= Qayyum (Sufism) =

Spiritual position in Sufism

Qayyum (قیوم) is a special spiritual position in Sufism, especially in the Naqshbandi tradition. The term was coined by Ahmed Sirhindi, who was the first Qayyum. According to him, a Qayyum is a dignitary upon whom the whole order of existence depends. The word is derived from al-Qayyum, a name of God in Islam that has the same meaning. According to the doctrine, only one Qayyum is alive at any particular time.

== The first four Qayyums ==
The first Qayyum was Ahmad Sirhindi (d. 1624). The second was Ahmed Sirhindi's third son, Khwaja Muhammad Masum Faruqi (d.1668), who was followed by his son Khwaja Muhammad Hujjatullah Naqshbandi (d. 1703). The fourth Qayyum was Khwaja Muhammad Zubair (d. 1740), the grandson of Khwaja Naqshbandi.

==Other claimed Qayyums==
Several other influential Sufis have claimed the title of Qayyum.

===Mirza Mazhar Jan-e-Janan Shaheed===

Mirza Mazhar Jan-e-Janan (d. 1817) was an important saint of the Naqshbandi Sufi order in the 18th century. He was also a renowned poet of modern Urdu. Shah Waliullah, an Islamic scholar and contemporary of Mirza Mazhar, is quoted as saying, "As far as I can see, and I can see the seven continents, there is no saint today like Mirza Mazhar."

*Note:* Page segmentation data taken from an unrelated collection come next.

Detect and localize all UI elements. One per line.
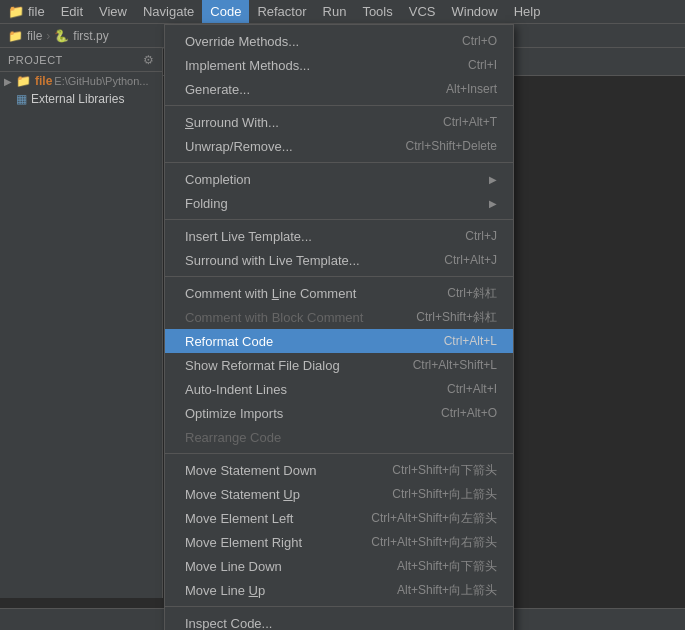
menu-item-label: Generate...: [185, 82, 250, 97]
menu-item-shortcut: Ctrl+I: [468, 58, 497, 72]
menu-item-move-element-right[interactable]: Move Element Right Ctrl+Alt+Shift+向右箭头: [165, 530, 513, 554]
menu-item-shortcut: Ctrl+Shift+向上箭头: [392, 486, 497, 503]
menu-item-move-line-down[interactable]: Move Line Down Alt+Shift+向下箭头: [165, 554, 513, 578]
menu-sep-1: [165, 105, 513, 106]
menu-item-auto-indent[interactable]: Auto-Indent Lines Ctrl+Alt+I: [165, 377, 513, 401]
menu-item-implement-methods[interactable]: Implement Methods... Ctrl+I: [165, 53, 513, 77]
menu-item-label: Unwrap/Remove...: [185, 139, 293, 154]
menu-sep-4: [165, 276, 513, 277]
menu-sep-5: [165, 453, 513, 454]
menu-item-folding[interactable]: Folding ▶: [165, 191, 513, 215]
menu-item-move-element-left[interactable]: Move Element Left Ctrl+Alt+Shift+向左箭头: [165, 506, 513, 530]
menu-item-shortcut: Ctrl+Alt+I: [447, 382, 497, 396]
menu-item-shortcut: Alt+Shift+向下箭头: [397, 558, 497, 575]
menu-item-shortcut: Alt+Insert: [446, 82, 497, 96]
menu-item-shortcut: Ctrl+Alt+Shift+L: [413, 358, 497, 372]
menu-item-label: Move Line Down: [185, 559, 282, 574]
menu-item-shortcut: Ctrl+Alt+Shift+向右箭头: [371, 534, 497, 551]
submenu-arrow-icon: ▶: [489, 198, 497, 209]
menu-sep-3: [165, 219, 513, 220]
menu-item-label: Surround With...: [185, 115, 279, 130]
menu-item-label: Reformat Code: [185, 334, 273, 349]
menu-item-override-methods[interactable]: Override Methods... Ctrl+O: [165, 29, 513, 53]
menu-item-shortcut: Ctrl+Shift+Delete: [406, 139, 497, 153]
menu-item-label: Implement Methods...: [185, 58, 310, 73]
menu-item-show-reformat-dialog[interactable]: Show Reformat File Dialog Ctrl+Alt+Shift…: [165, 353, 513, 377]
menu-item-shortcut: Ctrl+Alt+J: [444, 253, 497, 267]
menu-item-surround-with[interactable]: Surround With... Ctrl+Alt+T: [165, 110, 513, 134]
menu-item-inspect-code[interactable]: Inspect Code...: [165, 611, 513, 630]
menu-item-label: Completion: [185, 172, 251, 187]
menu-item-shortcut: Ctrl+Alt+T: [443, 115, 497, 129]
menu-item-rearrange-code: Rearrange Code: [165, 425, 513, 449]
menu-item-shortcut: Ctrl+Alt+Shift+向左箭头: [371, 510, 497, 527]
menu-item-shortcut: Ctrl+O: [462, 34, 497, 48]
menu-item-label: Folding: [185, 196, 228, 211]
menu-item-label: Auto-Indent Lines: [185, 382, 287, 397]
menu-item-shortcut: Ctrl+Shift+斜杠: [416, 309, 497, 326]
menu-item-label: Move Element Right: [185, 535, 302, 550]
menu-item-insert-live-template[interactable]: Insert Live Template... Ctrl+J: [165, 224, 513, 248]
menu-item-surround-live-template[interactable]: Surround with Live Template... Ctrl+Alt+…: [165, 248, 513, 272]
menu-item-shortcut: Ctrl+J: [465, 229, 497, 243]
menu-item-move-statement-up[interactable]: Move Statement Up Ctrl+Shift+向上箭头: [165, 482, 513, 506]
menu-item-label: Optimize Imports: [185, 406, 283, 421]
menu-sep-2: [165, 162, 513, 163]
menu-item-shortcut: Ctrl+Alt+L: [444, 334, 497, 348]
menu-item-label: Move Statement Down: [185, 463, 317, 478]
menu-item-label: Rearrange Code: [185, 430, 281, 445]
menu-item-label: Surround with Live Template...: [185, 253, 360, 268]
menu-item-label: Insert Live Template...: [185, 229, 312, 244]
menu-item-generate[interactable]: Generate... Alt+Insert: [165, 77, 513, 101]
menu-item-move-line-up[interactable]: Move Line Up Alt+Shift+向上箭头: [165, 578, 513, 602]
code-menu-dropdown: Override Methods... Ctrl+O Implement Met…: [164, 24, 514, 630]
menu-item-label: Override Methods...: [185, 34, 299, 49]
menu-item-shortcut: Ctrl+Shift+向下箭头: [392, 462, 497, 479]
menu-item-label: Move Line Up: [185, 583, 265, 598]
menu-item-label: Show Reformat File Dialog: [185, 358, 340, 373]
menu-item-label: Move Statement Up: [185, 487, 300, 502]
menu-item-shortcut: Alt+Shift+向上箭头: [397, 582, 497, 599]
menu-item-unwrap[interactable]: Unwrap/Remove... Ctrl+Shift+Delete: [165, 134, 513, 158]
menu-sep-6: [165, 606, 513, 607]
menu-item-label: Comment with Line Comment: [185, 286, 356, 301]
menu-item-move-statement-down[interactable]: Move Statement Down Ctrl+Shift+向下箭头: [165, 458, 513, 482]
submenu-arrow-icon: ▶: [489, 174, 497, 185]
menu-item-label: Inspect Code...: [185, 616, 272, 631]
menu-item-optimize-imports[interactable]: Optimize Imports Ctrl+Alt+O: [165, 401, 513, 425]
menu-item-label: Move Element Left: [185, 511, 293, 526]
menu-item-comment-line[interactable]: Comment with Line Comment Ctrl+斜杠: [165, 281, 513, 305]
menu-item-completion[interactable]: Completion ▶: [165, 167, 513, 191]
menu-item-reformat-code[interactable]: Reformat Code Ctrl+Alt+L: [165, 329, 513, 353]
dropdown-overlay: Override Methods... Ctrl+O Implement Met…: [0, 0, 685, 630]
menu-item-shortcut: Ctrl+斜杠: [447, 285, 497, 302]
menu-item-shortcut: Ctrl+Alt+O: [441, 406, 497, 420]
menu-item-comment-block: Comment with Block Comment Ctrl+Shift+斜杠: [165, 305, 513, 329]
menu-item-label: Comment with Block Comment: [185, 310, 363, 325]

===Shah Muhammad Safiullah Faruqi (d.1844)===
Muhammad Safiullah Faruqi was the son of Ghulam Masoom Faruqi Mujaddidi. He died in the Hijri month of Dhu al-Qadah in 1844 on his return journey from the hajj. Makhdoom Safi Ullah died in Hudaydah, a coastal city of Yemen.

===Shah Ghulam Ali Dehlavi===

Ghulam Ali Dehlavi (d. 1662) is also claimed to be the Mujaddid, a person who revives Islam every century, for the 13th century of the Islamic calendar.

===Shah Abu Saeed Faruqi Mujaddidi===
Abu Saeed Faruqi Mujaddidi (d.1672) was predicted to be the next Qayyum by Ghulam Ali Dehlavi, his own Shaykh.